Menurut Saiful Anwar, Polije berkomitmen untuk fokus pada bidang agro-technotropika yang menjadi kekuatan utama perguruan tinggi vokasi tersebut.
“Bangsa Indonesia tidak akan pernah bergeser sebagai bangsa agraris. Karena itu, Polije berkomitmen memperkuat ketahanan pangan dari hulu hingga hilir, terutama lewat inovasi produk berbasis peternakan dan pangan hewani,” ujarnya.
Ia menjelaskan, konsep Teaching Factory menghadirkan suasana industri di lingkungan kampus agar mahasiswa dapat belajar sesuai dengan standar kerja industri sesungguhnya. Salah satu hasil nyata dari konsep tersebut adalah Tefa Milk, sebuah unit pembelajaran berbasis industri yang memproduksi susu pasteurisasi dan susu UHT.
“Melalui Tefa Milk, mahasiswa tidak hanya belajar teori, tetapi juga langsung terlibat dalam proses produksi, riset, dan pengembangan produk. Inilah bentuk nyata pembelajaran vokasi yang aplikatif,” jelas Saiful.
Tefa Milk kini telah menjadi pusat riset dan inovasi produk susu yang melibatkan dosen, mahasiswa, serta mitra industri. Beberapa perusahaan besar seperti PT Greenfields dan Mitra Tani 27 telah menjalin kerja sama dengan Polije untuk mengembangkan produk susu dan kemasan yang lebih inovatif.
Selain itu, Saiful menambahkan bahwa Polije juga membuka peluang kemitraan dengan masyarakat, khususnya peternak sapi perah, dalam penyediaan bahan baku susu segar.
“Kami ingin agar inovasi yang lahir di kampus tidak berhenti di laboratorium.

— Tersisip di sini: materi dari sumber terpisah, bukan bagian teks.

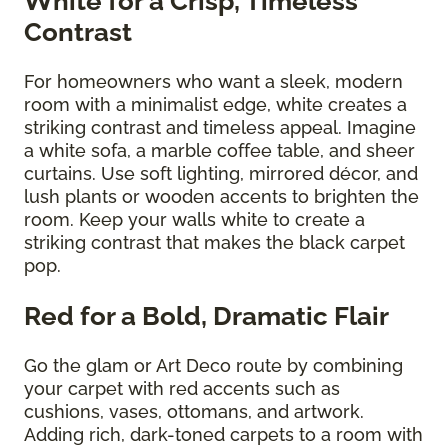
White for a Crisp, Timeless
Contrast
For homeowners who want a sleek, modern
room with a minimalist edge, white creates a
striking contrast and timeless appeal. Imagine
a white sofa, a marble coffee table, and sheer
curtains. Use soft lighting, mirrored décor, and
lush plants or wooden accents to brighten the
room. Keep your walls white to create a
striking contrast that makes the black carpet
pop.
Red for a Bold, Dramatic Flair
Go the glam or Art Deco route by combining
your carpet with red accents such as
cushions, vases, ottomans, and artwork.
Adding rich, dark-toned carpets to a room with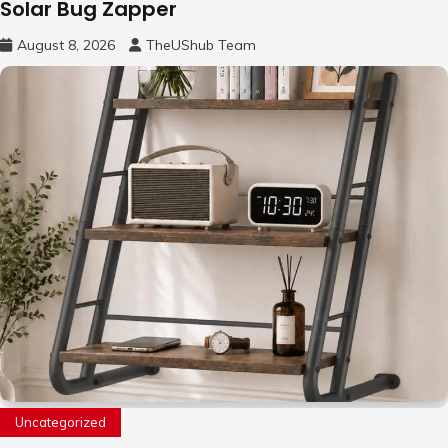
Solar Bug Zapper
August 8, 2026
TheUShub Team
Uncategorized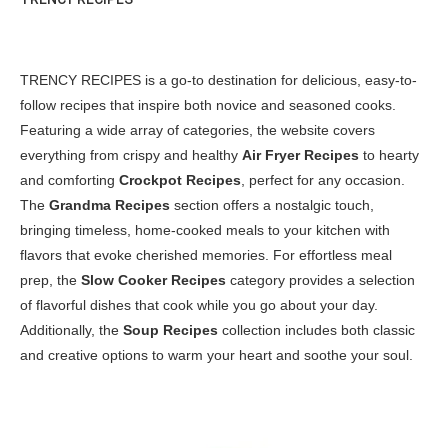
TRENCY RECIPES is a go-to destination for delicious, easy-to-
follow recipes that inspire both novice and seasoned cooks.
Featuring a wide array of categories, the website covers
everything from crispy and healthy
Air Fryer Recipes
to hearty
and comforting
Crockpot Recipes
, perfect for any occasion.
The
Grandma Recipes
section offers a nostalgic touch,
bringing timeless, home-cooked meals to your kitchen with
flavors that evoke cherished memories. For effortless meal
prep, the
Slow Cooker Recipes
category provides a selection
of flavorful dishes that cook while you go about your day.
Additionally, the
Soup Recipes
collection includes both classic
and creative options to warm your heart and soothe your soul.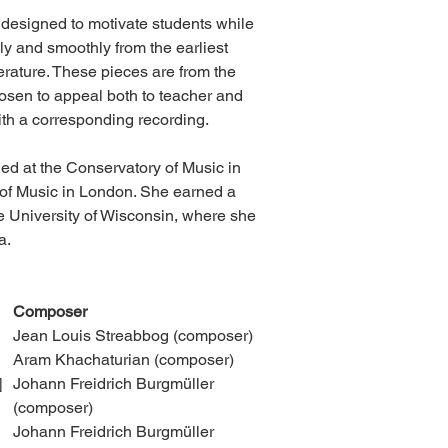
 designed to motivate students while
y and smoothly from the earliest
terature. These pieces are from the
chosen to appeal both to teacher and
th a corresponding recording.
ied at the Conservatory of Music in
 of Music in London. She earned a
e University of Wisconsin, where she
a.
Composer
Jean Louis Streabbog (composer)
Aram Khachaturian (composer)
]
Johann Freidrich Burgmüller
(composer)
Johann Freidrich Burgmüller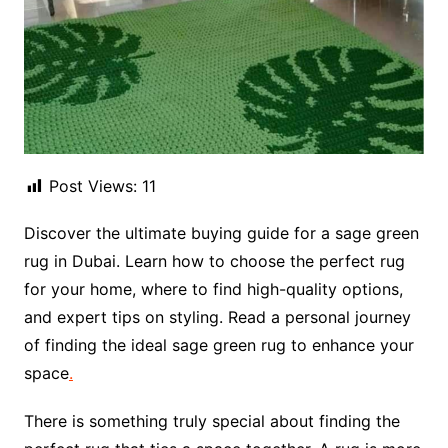
Post Views:
11
Discover the ultimate buying guide for a sage green
rug in Dubai. Learn how to choose the perfect rug
for your home, where to find high-quality options,
and expert tips on styling. Read a personal journey
of finding the ideal sage green rug to enhance your
space
.
There is something truly special about finding the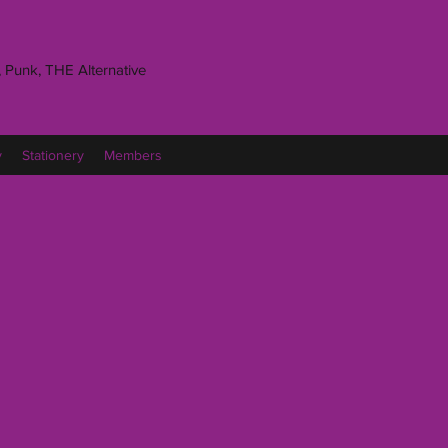
 Punk, THE Alternative
y
Stationery
Members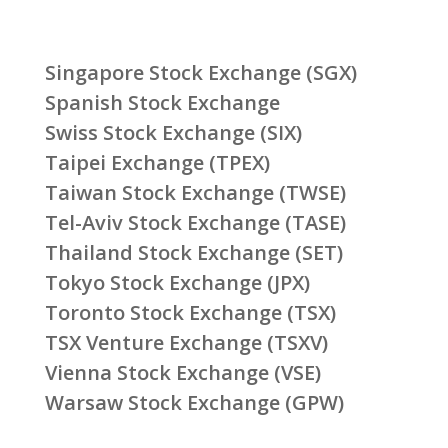
Singapore Stock Exchange (SGX)
Spanish Stock Exchange
Swiss Stock Exchange (SIX)
Taipei Exchange (TPEX)
Taiwan Stock Exchange (TWSE)
Tel-Aviv Stock Exchange (TASE)
Thailand Stock Exchange (SET)
Tokyo Stock Exchange (JPX)
Toronto Stock Exchange (TSX)
TSX Venture Exchange (TSXV)
Vienna Stock Exchange (VSE)
Warsaw Stock Exchange (GPW)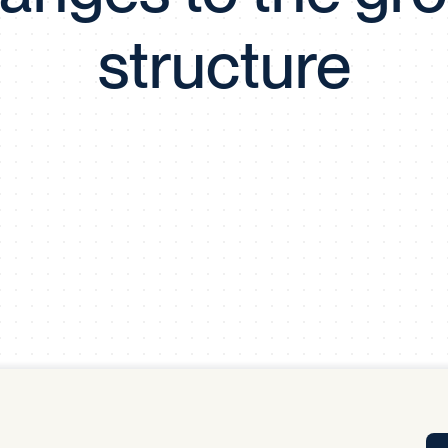
Tra
structure
APP
Certificates of Excellence
Proactive Performance Management
IPC 
KPG
SM
Performance Upgrading
PRIME
Scroll down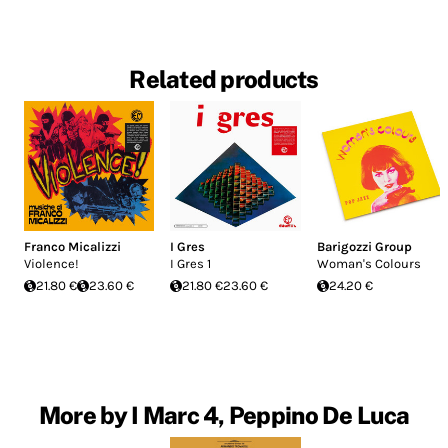
Related products
Franco Micalizzi
I Gres
Barigozzi Group
Violence!
I Gres 1
Woman's Colours
21.80 €
23.60 €
21.80 €
23.60 €
24.20 €
More by I Marc 4, Peppino De Luca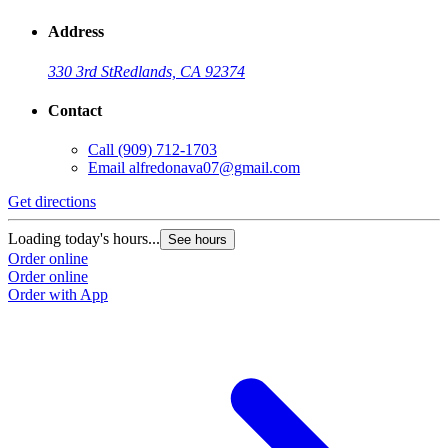
Address
330 3rd St
Redlands, CA 92374
Contact
Call
(909) 712-1703
Email
alfredonava07@gmail.com
Get directions
Loading today's hours...
See hours
Order online
Order online
Order with App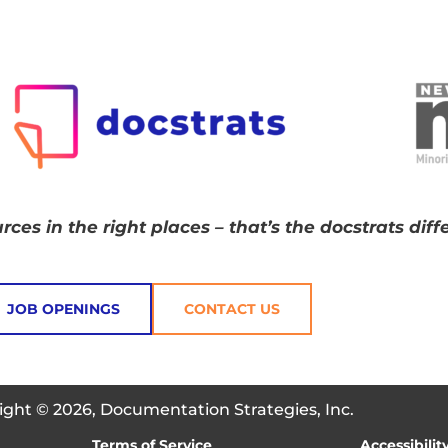
rces in the right places – that’s the docstrats diff
JOB OPENINGS
CONTACT US
ight © 2026, Documentation Strategies, Inc.
Terms of Service
Accessibilit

Melalui pemberdayaan peternak lokal, Tefa Milk bisa menjadi jembatan antara dunia pendidikan, industri, dan masyarakat,” tuturnya.
Dengan kapasitas produksi mencapai 10.000 botol per proses, Tefa Milk diharapkan mampu menjadi model pengembangan industri kecil menengah berbasis kampus yang berorientasi pada riset dan pengabdian masyarakat.
Saiful menegaskan bahwa keberadaan Tefa Milk bukan hanya mendukung pembelajaran mahasiswa, tetapi juga memperkuat implementasi Tridharma Perguruan Tinggi.
“Kami ingin Polije menjadi pusat inovasi vokasi yang berdampak nyata bagi masyarakat, sekaligus mendorong kemandirian pangan nasional,” pungkasnya.